End-to-end encryption and keys awareness

In order to use end-to-end encryption, it is enough to use a browser extension - it uses open pgp - open source for
encryption and keys and just inserts a button to gmail :)

https://youtu.be/aAXIqnjbc-M?t=106
Mymail-Crypt for Gmail at chrome store

quite radical, simple, but it can fall off :)

there is a more reliable way, but you have to manually encrypt it - another extension

(https://chrome.google.com/webstore/detail/pgp-anywhere/cdlcdnmhcodhagbmljapgbjdimjckilb) there is a more convenient
option - configure End to End Encryption in Thunderbird

(https://youtu.be/MvQYVhj4f9c) but, whatever one may say, there is always a good old problem - how to exchange public
keys at the very beginning, I recommend on twitter or github :)
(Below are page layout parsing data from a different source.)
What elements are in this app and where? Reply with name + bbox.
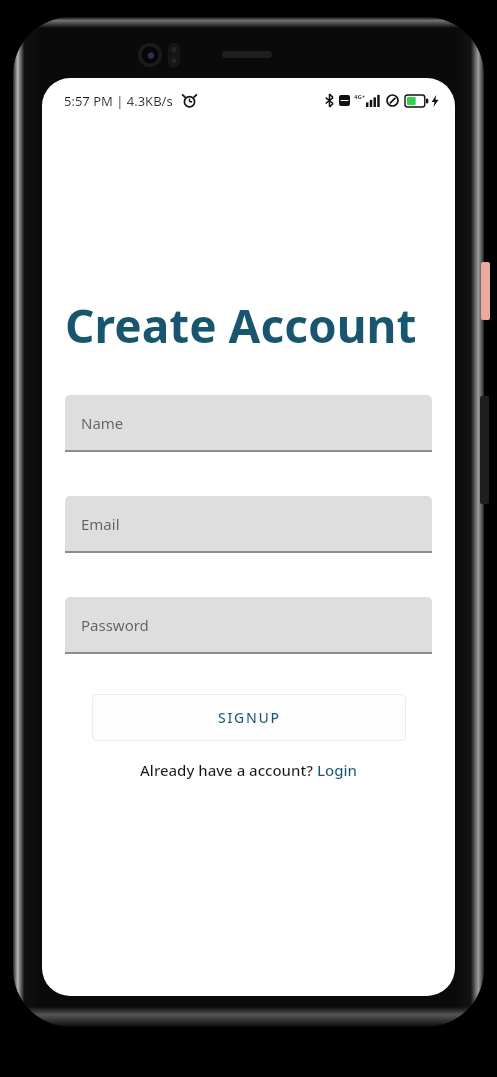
button[interactable]: Password bbox=[65, 597, 432, 654]
button[interactable]: Already have a account? bbox=[42, 760, 455, 780]
staticText: 4G+ bbox=[354, 93, 366, 101]
staticText: SIGNUP bbox=[218, 708, 281, 727]
staticText: 5:57 PM | 4.3KB/s bbox=[64, 92, 173, 110]
staticText: Login bbox=[317, 760, 357, 780]
staticText: Email bbox=[81, 514, 120, 534]
staticText: Create Account bbox=[65, 294, 417, 357]
staticText: Name bbox=[81, 413, 124, 433]
button[interactable]: Name bbox=[65, 395, 432, 452]
staticText: Password bbox=[81, 615, 149, 635]
button[interactable]: SIGNUP bbox=[92, 694, 406, 741]
staticText: Already have a account? bbox=[140, 760, 317, 780]
button[interactable]: Email bbox=[65, 496, 432, 553]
but in general both the signal and the telegram will come down

and yet, why?

Open standards and open source software have a number of advantages

1. Transparency. Open source software is transparent. The source code is public and anyone can check it out

2. Confidence. Open source and open standards can be considered more reliable because they have been verified by the
global developer community.

3. Flexibility and control. You can change the code however you want.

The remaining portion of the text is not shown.